Breach of a safety order, barring order, interim order or protection order is an offence. The person concerned, the respondent, is subject on summary conviction to a fine of up to €1,970 or, at the discretion of the court, to imprisonment for a term of up to 12 months or both.
When a barring or interim order is in force, it is also an offence to prevent or refuse the applicant or a dependent person concerned from entering and remaining in the place to which the order relates.
Other Family Orders
The court may, in the course of an application for a barring order, without the necessity for separate proceedings, hear matters in relation to Guardianship of Infant Acts and maintenance orders under the Family Home Protection Act or the Child Care Act.
Child Care Act & HSE
In proceedings under the Act, where it appears to the court that it may be appropriate for a care order or a supervision order to be made under the Child Care Act in respect of the dependent person, the court may, of its own motion or on the application of persons concerned, adjourn proceedings and direct the HSE to undertake an investigation into the circumstances of the dependant. The court may give directions in relation to care and custody in the interim. It may make a supervision order under the Child Care Act while the investigation takes place.

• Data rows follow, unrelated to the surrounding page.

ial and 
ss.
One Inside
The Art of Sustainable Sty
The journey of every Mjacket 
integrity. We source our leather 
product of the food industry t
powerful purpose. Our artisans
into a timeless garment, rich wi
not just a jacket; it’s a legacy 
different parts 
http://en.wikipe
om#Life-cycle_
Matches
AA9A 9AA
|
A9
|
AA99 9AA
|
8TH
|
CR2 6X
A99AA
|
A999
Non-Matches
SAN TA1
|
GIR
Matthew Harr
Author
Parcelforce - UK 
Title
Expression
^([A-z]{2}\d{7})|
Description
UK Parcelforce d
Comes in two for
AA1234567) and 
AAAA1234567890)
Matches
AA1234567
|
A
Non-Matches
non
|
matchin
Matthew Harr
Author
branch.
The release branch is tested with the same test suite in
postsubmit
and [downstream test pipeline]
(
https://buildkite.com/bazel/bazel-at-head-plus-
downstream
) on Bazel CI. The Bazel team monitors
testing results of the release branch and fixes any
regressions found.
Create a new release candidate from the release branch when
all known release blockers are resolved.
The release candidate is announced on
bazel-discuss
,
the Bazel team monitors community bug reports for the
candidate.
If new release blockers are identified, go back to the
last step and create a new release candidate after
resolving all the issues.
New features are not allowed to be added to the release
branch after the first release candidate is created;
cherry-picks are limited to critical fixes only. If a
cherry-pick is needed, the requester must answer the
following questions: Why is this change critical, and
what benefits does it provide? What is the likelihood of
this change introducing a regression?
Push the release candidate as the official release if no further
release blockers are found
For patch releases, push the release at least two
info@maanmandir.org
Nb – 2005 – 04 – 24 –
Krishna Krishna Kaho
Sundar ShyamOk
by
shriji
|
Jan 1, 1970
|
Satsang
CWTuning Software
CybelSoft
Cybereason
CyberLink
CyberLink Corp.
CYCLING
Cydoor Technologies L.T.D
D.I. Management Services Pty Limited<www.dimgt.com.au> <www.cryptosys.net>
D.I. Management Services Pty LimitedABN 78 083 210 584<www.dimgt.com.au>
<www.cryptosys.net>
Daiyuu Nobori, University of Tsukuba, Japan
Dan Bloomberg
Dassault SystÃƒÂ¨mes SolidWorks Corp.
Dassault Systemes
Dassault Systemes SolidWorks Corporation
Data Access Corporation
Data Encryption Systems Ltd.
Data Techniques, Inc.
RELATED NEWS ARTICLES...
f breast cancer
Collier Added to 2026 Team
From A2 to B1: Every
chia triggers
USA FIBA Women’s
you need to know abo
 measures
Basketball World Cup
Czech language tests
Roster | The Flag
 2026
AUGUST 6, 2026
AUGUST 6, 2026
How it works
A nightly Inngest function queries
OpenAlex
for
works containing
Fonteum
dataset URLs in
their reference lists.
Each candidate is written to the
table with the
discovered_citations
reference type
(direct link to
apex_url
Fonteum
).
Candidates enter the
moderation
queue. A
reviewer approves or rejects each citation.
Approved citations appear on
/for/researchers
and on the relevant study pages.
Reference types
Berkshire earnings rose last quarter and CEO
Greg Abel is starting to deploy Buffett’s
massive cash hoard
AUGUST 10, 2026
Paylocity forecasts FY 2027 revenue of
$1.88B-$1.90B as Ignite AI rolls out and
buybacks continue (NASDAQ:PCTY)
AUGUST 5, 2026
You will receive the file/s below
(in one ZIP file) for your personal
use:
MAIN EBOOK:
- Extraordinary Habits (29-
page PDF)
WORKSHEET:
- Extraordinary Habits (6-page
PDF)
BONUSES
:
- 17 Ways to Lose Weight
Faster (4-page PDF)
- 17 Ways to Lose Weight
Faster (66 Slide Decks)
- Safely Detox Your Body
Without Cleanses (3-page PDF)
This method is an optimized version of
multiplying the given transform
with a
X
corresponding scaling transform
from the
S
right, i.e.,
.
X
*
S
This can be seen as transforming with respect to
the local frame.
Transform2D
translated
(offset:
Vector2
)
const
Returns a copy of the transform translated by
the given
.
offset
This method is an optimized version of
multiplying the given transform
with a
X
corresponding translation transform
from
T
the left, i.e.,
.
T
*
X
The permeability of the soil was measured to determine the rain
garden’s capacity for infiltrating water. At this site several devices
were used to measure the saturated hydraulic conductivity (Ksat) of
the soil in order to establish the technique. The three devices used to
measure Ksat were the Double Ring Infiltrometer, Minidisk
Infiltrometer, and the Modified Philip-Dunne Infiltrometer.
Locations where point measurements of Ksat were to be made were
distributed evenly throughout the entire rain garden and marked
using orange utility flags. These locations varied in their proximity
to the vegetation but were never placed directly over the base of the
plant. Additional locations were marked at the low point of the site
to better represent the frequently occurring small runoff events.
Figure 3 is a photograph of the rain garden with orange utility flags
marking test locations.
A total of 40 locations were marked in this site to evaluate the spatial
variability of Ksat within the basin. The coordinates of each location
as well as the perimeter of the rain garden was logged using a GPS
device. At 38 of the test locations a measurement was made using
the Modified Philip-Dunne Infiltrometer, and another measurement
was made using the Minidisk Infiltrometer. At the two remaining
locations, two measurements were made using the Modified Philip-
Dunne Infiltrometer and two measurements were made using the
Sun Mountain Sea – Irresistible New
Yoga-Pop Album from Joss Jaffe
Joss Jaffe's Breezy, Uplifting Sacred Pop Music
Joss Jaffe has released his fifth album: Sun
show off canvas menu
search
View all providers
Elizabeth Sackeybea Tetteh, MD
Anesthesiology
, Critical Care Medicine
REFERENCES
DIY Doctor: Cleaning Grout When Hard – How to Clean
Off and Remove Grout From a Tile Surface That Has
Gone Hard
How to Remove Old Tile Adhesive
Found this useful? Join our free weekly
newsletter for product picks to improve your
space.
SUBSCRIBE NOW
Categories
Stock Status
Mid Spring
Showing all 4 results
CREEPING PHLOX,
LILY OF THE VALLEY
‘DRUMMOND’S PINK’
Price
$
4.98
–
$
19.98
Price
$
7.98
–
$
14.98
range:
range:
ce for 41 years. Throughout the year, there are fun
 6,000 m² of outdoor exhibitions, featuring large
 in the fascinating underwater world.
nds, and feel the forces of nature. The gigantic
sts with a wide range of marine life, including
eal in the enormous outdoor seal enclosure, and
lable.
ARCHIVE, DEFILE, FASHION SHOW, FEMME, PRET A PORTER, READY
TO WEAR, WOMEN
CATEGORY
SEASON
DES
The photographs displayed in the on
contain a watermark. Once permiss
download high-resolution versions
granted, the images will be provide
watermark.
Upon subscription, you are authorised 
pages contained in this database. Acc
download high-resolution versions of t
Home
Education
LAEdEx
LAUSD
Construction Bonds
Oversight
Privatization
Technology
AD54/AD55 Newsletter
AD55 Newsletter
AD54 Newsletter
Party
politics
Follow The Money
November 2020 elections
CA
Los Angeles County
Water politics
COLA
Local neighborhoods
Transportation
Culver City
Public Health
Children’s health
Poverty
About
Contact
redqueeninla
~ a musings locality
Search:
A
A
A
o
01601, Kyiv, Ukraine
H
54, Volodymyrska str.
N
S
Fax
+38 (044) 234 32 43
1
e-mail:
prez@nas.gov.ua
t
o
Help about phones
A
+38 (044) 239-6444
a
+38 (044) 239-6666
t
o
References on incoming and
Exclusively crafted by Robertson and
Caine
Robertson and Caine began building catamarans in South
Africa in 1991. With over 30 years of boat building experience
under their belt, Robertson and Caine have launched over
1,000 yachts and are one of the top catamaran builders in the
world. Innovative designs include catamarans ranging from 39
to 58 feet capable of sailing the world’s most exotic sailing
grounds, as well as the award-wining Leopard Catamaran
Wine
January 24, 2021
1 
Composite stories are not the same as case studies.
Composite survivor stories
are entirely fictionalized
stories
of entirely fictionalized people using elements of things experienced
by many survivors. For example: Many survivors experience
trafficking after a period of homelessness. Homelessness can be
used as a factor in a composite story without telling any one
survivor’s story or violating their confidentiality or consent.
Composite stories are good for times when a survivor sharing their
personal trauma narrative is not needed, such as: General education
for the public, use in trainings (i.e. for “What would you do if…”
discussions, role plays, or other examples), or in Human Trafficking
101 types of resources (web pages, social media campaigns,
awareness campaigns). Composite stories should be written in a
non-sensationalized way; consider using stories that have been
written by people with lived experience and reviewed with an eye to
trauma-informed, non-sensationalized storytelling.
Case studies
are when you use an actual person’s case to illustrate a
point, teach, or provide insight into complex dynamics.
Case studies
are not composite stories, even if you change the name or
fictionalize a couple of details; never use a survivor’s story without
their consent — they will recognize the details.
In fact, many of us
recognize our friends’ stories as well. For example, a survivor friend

The HSE may take proceedings on behalf of a party entitled to apply for relief. The court has discretion in deciding whether to make an order on foot of an application. The HSE may take proceedings if it:
- is aware, through its officers, of an incident or a series of incidents which causes it to be concerned for the safety or welfare of the person;
- has reasonable grounds to believe that the person has been subject to molestation, violence or threatened violence or has been put in fear for his safety or welfare;
- is of the opinion that there are reasonable grounds for believing that the person would be deterred or prevented, as a consequence of molestation, violence or threatened violence by the respondent or fear of the respondent, in pursuing an application for a safety order or barring order on his own behalf; and
- has ascertained in so far as reasonably practicable the wishes of the person concerned.
Proceedings under the Act, as with other family proceedings, are held otherwise than in public. The legislation provides that officers of the court, parties, legal representatives, witnesses and such other parties as the judge may allow, are permitted to be present in the court.
There is no specific right for others to attend. The courts have, in practice, allowed a so-called McKenzie Friend to assist a party in the course of hearings in proceedings. The McKenzie Friend may be allowed to attend a non-represented litigant in some cases, to assist him, take notes and quietly make suggestions. However, the court must be sensitive to the general statutory provisions which require the in-camera rule to apply in family cases. There must generally be evidence that a fair hearing cannot be otherwise secured, in the sense of the constitutional right to fair procedures.
Following some cases, the Civil Registration Act 2004 provides that nothing contained in legislation is to operate to prohibit a party to proceedings concerned from being accompanied in court by another person, subject to the approval of the court and any such directions as it may give. This may permit the court to allow a party to be accompanied by a friend to provide support and reassurance.